Но вот еще один самодовольный, без каких-либо на то оснований, критик, если я не ошибаюсь, судя через океан, из противоположного лагеря, некто Немзер, когда обсуждались соисканты на Букера, назвал мой роман «Семейные тайны», который, по словам пакостника Топорова, пролетел с «Национальным бестселлером» (премией, им же учрежденной), как фанера над Парижем, — «коллекцией сплетен». Опять пальцем в небо, но уже по другой причине: «Семейные тайны» — произведение фикшинальное, вымышленное, художка, плод и итог «ложного воображения», нас возвышающий обман, над вымыслом слезами обольюсь, bla-bla-bla — сплетен там не должно быть по определению, да? Вот тут я и вспомнил отзыв моей предотъездной подружки Тани Бек, со смертью которой все никак не могу смириться, на мой неоконченный роман с живыми тогда еще и легко узнаваемыми персонажами: роман-сплетня.
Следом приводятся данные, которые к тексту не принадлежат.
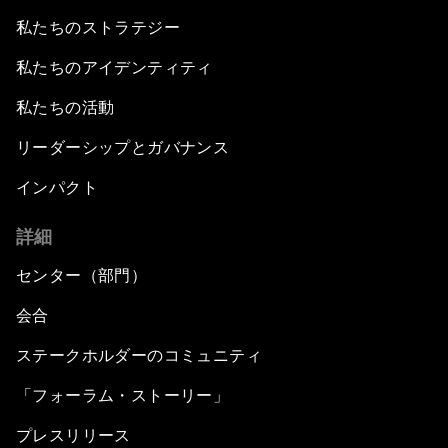
私たちのストラテジー
私たちのアイデンティティ
私たちの活動
リーダーシップとガバナンス
インパクト
詳細
センター（部門）
会合
ステークホルダーのコミュニティ
「フォーラム・ストーリー」
プレスリリース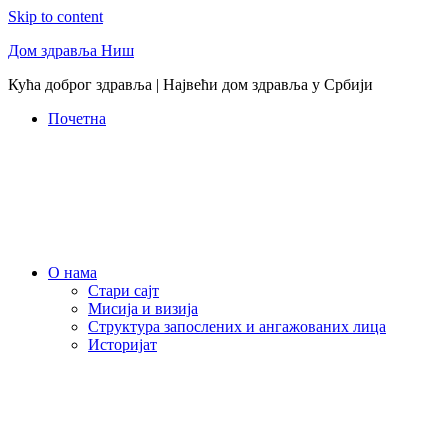
Skip to content
Дом здравља Ниш
Кућа доброг здравља | Највећи дом здравља у Србији
Почетна
О нама
Стари сајт
Мисија и визија
Структура запослених и ангажованих лица
Историјат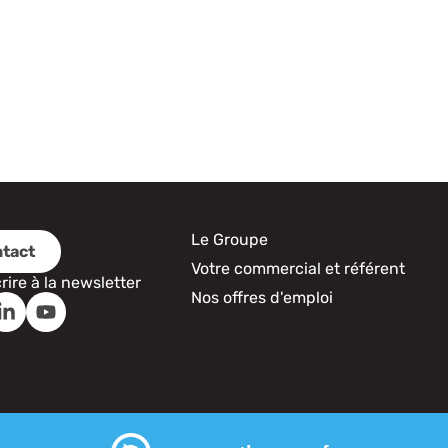
Le Groupe
tact
Votre commercial et référent
crire à la newsletter
Nos offres d'emploi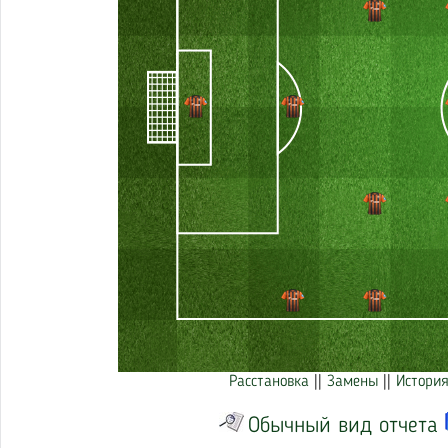
Расстановка
||
Замены
||
История
Обычный вид отчета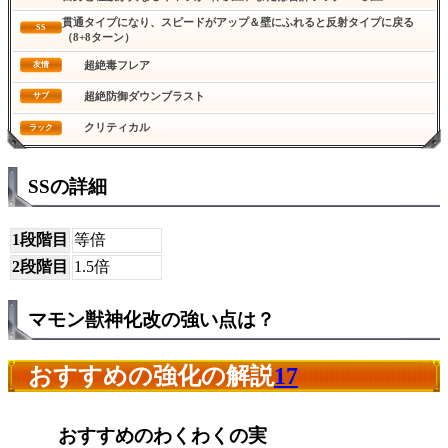
貫通タイプになり、スピードがアップ＆壁にふれると反射タイプに戻る
SS
（8+8ターン）
超絶毒フレア
友情
超絶防御ダウンブラスト
サブ
クリティカル
ラック
SSの詳細
1段階目
等倍
2段階目
1.5倍
マモン獣神化改の強い点は？
おすすめの強化の解説
17
おすすめのわくわくの実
Так или не так, но если тебе со всех сторон твердят, что ты пьян, ложись спать. Или как сказал не помню кто: если тебя обвинят, что ты украл Эйфелеву башню и прячешь ее в кармане, не спорь, не оправдывайся — немедленно беги из Парижа. Согласились же французские пленэристы с уничижительной кликухой, которую им дали критики, и с тех пор называются импрессионистами. В принципе, они должны быть благодарны своим зоилам, у которых глаз острее, чем у комплиментщиков, как я — своим: за имя. Да будет так: писатель-сплетник. Почему нет? Если есть писатель-фантаст либо исторический писатель, то почему не быть писателю-сплетнику? А будучи не только прозаик и политолог, но по изначальной литературной профессии еще и критик, попытаюсь разобраться что к чему и что почем. Мы привыкли одиозно относиться к одиозным понятиям, а если их вывернуть наизнанку? Что есть сплетня вообще и в литературе в частности? Вдруг я не единственный сплетник среди писателей? Что, если существует этакое сплетническое направление в литературе? Мой любимый Мариенгоф, который проходит по разряду мемуаристов, будучи как писатель ничуть не ниже Бабеля, Зощенко и Платонова, в «Записках сорокалетнего мужчины» пишет:

«Почему-то при слове „сплетня“ обычно корчат брезгливую гримасу, а при слове „литература“ поднимают глаза к потолку. Напрасно! Литература и сплетня это почти одно и то же. Я, разумеется, говорю, о большой литературе, паршивая — та всегда была не в меру благородной».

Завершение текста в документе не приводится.